### Problem to work on:
Search the data below, and report every line in which "obtenir" occurs.

### Input records:
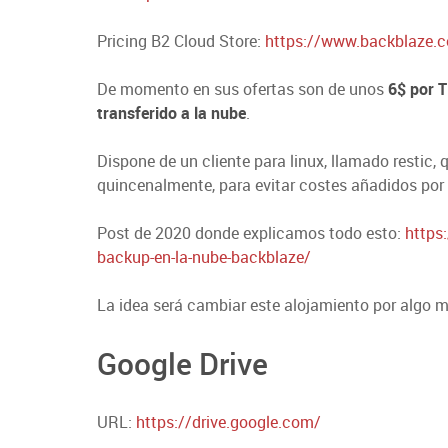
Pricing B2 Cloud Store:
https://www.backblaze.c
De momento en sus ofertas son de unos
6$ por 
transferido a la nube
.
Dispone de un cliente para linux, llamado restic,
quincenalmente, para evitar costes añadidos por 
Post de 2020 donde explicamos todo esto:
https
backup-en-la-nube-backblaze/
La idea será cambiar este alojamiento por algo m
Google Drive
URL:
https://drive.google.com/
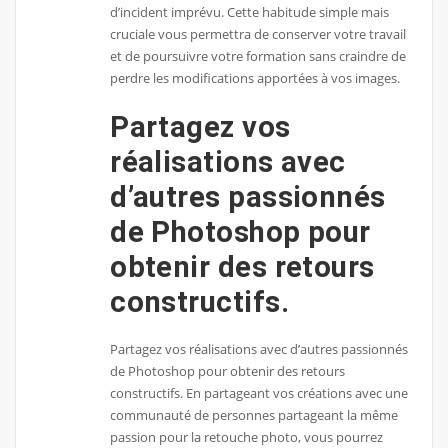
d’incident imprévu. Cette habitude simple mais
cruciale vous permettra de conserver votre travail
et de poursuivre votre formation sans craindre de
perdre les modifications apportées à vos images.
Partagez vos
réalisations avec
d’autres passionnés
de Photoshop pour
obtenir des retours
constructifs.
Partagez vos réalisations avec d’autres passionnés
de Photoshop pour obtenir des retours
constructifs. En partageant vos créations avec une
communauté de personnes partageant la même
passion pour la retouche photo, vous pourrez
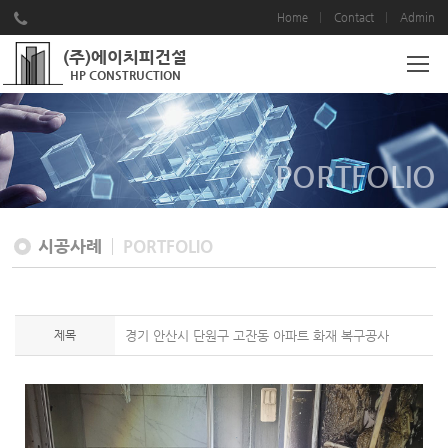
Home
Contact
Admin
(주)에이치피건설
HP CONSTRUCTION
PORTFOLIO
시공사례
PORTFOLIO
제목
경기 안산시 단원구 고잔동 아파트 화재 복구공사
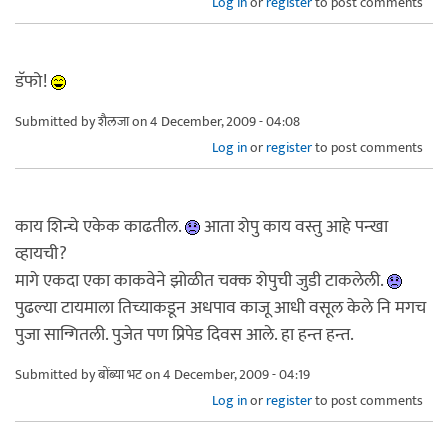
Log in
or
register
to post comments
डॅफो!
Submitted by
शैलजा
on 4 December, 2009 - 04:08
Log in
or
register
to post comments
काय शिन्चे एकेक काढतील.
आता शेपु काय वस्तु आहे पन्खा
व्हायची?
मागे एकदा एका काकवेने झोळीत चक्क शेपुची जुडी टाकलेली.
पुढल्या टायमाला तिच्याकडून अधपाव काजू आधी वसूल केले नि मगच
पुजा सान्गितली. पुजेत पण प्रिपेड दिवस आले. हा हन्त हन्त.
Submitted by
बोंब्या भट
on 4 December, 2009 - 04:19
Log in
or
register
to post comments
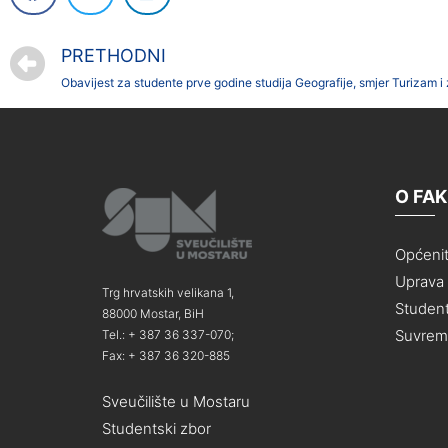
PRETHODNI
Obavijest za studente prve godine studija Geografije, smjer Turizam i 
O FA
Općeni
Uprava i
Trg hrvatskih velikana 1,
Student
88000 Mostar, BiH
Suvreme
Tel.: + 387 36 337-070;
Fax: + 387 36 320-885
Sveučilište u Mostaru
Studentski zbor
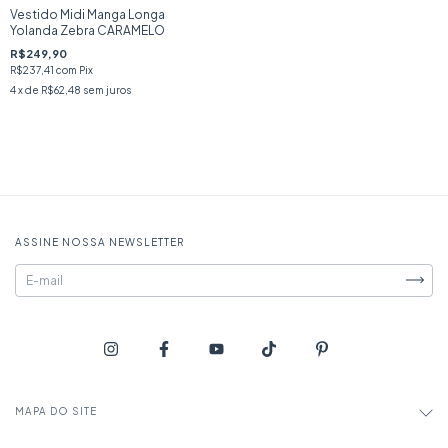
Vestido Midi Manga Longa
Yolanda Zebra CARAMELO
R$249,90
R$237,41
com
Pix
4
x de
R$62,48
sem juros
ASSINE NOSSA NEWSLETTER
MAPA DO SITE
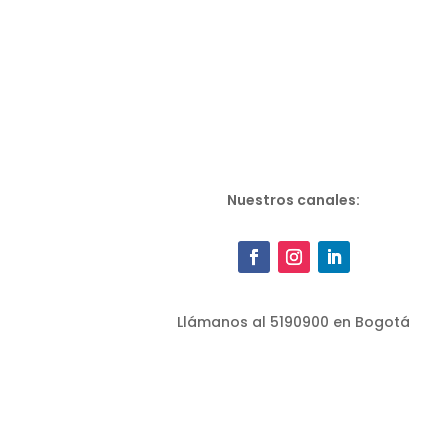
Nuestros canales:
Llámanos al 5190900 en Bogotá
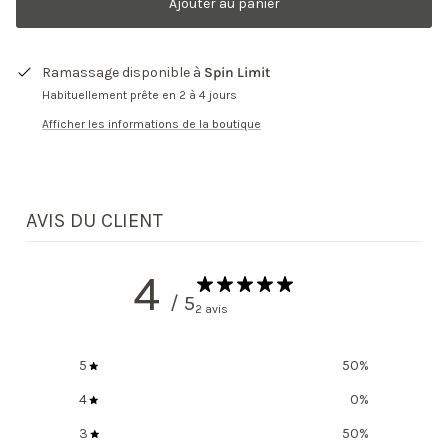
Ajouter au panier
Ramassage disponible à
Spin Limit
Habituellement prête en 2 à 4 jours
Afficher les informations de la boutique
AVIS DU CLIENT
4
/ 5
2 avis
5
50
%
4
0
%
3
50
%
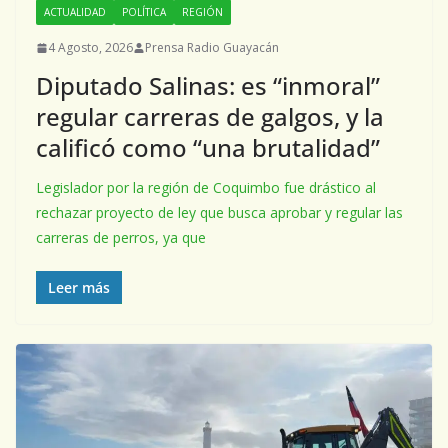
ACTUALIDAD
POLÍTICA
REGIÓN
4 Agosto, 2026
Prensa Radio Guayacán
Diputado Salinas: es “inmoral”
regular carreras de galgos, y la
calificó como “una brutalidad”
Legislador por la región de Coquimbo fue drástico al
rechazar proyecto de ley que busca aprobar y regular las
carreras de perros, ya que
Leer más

### Worked solution:
obtenir des retours
de Photoshop pour obtenir des retours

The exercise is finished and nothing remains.